**Description of the task:** The records below need to be restated word for word.

**Records for this task:**
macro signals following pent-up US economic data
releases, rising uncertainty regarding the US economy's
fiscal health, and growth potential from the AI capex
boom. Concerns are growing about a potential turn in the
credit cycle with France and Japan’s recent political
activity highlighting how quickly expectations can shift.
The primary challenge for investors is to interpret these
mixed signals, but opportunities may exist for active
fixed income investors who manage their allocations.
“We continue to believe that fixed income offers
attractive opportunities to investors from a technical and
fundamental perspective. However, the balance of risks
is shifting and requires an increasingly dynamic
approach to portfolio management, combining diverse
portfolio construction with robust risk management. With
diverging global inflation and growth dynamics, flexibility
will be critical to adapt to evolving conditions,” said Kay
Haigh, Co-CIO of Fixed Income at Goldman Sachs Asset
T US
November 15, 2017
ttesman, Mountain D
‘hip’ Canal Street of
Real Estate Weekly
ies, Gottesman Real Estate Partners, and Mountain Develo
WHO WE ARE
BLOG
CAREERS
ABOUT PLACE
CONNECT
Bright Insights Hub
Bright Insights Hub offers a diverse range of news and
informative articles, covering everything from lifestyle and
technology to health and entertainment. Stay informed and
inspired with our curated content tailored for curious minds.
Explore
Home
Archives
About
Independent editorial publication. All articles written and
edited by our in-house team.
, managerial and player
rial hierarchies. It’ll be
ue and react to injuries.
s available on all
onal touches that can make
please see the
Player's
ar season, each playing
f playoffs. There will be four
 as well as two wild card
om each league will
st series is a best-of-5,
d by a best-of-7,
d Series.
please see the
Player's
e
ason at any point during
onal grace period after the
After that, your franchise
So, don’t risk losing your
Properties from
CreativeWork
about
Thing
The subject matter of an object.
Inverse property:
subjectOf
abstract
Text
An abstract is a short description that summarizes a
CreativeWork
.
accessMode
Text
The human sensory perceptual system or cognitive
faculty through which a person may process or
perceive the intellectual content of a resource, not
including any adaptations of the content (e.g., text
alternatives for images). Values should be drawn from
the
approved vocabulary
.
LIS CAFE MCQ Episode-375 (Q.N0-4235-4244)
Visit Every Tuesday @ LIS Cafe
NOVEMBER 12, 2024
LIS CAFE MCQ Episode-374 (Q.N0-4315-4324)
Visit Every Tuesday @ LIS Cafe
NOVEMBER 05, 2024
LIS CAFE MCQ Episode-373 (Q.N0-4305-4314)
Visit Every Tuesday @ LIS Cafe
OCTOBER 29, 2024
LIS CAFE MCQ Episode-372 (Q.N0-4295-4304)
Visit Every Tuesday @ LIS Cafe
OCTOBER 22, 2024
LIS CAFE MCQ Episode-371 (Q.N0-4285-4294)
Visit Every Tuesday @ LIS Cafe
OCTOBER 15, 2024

**Expected output:**
macro signals following pent-up US economic data
releases, rising uncertainty regarding the US economy's
fiscal health, and growth potential from the AI capex
boom. Concerns are growing about a potential turn in the
credit cycle with France and Japan’s recent political
activity highlighting how quickly expectations can shift.
The primary challenge for investors is to interpret these
mixed signals, but opportunities may exist for active
fixed income investors who manage their allocations.
“We continue to believe that fixed income offers
attractive opportunities to investors from a technical and
fundamental perspective. However, the balance of risks
is shifting and requires an increasingly dynamic
approach to portfolio management, combining diverse
portfolio construction with robust risk management. With
diverging global inflation and growth dynamics, flexibility
will be critical to adapt to evolving conditions,” said Kay
Haigh, Co-CIO of Fixed Income at Goldman Sachs Asset
T US
November 15, 2017
ttesman, Mountain D
‘hip’ Canal Street of
Real Estate Weekly
ies, Gottesman Real Estate Partners, and Mountain Develo
WHO WE ARE
BLOG
CAREERS
ABOUT PLACE
CONNECT
Bright Insights Hub
Bright Insights Hub offers a diverse range of news and
informative articles, covering everything from lifestyle and
technology to health and entertainment. Stay informed and
inspired with our curated content tailored for curious minds.
Explore
Home
Archives
About
Independent editorial publication. All articles written and
edited by our in-house team.
, managerial and player
rial hierarchies. It’ll be
ue and react to injuries.
s available on all
onal touches that can make
please see the
Player's
ar season, each playing
f playoffs. There will be four
 as well as two wild card
om each league will
st series is a best-of-5,
d by a best-of-7,
d Series.
please see the
Player's
e
ason at any point during
onal grace period after the
After that, your franchise
So, don’t risk losing your
Properties from
CreativeWork
about
Thing
The subject matter of an object.
Inverse property:
subjectOf
abstract
Text
An abstract is a short description that summarizes a
CreativeWork
.
accessMode
Text
The human sensory perceptual system or cognitive
faculty through which a person may process or
perceive the intellectual content of a resource, not
including any adaptations of the content (e.g., text
alternatives for images). Values should be drawn from
the
approved vocabulary
.
LIS CAFE MCQ Episode-375 (Q.N0-4235-4244)
Visit Every Tuesday @ LIS Cafe
NOVEMBER 12, 2024
LIS CAFE MCQ Episode-374 (Q.N0-4315-4324)
Visit Every Tuesday @ LIS Cafe
NOVEMBER 05, 2024
LIS CAFE MCQ Episode-373 (Q.N0-4305-4314)
Visit Every Tuesday @ LIS Cafe
OCTOBER 29, 2024
LIS CAFE MCQ Episode-372 (Q.N0-4295-4304)
Visit Every Tuesday @ LIS Cafe
OCTOBER 22, 2024
LIS CAFE MCQ Episode-371 (Q.N0-4285-4294)
Visit Every Tuesday @ LIS Cafe
OCTOBER 15, 2024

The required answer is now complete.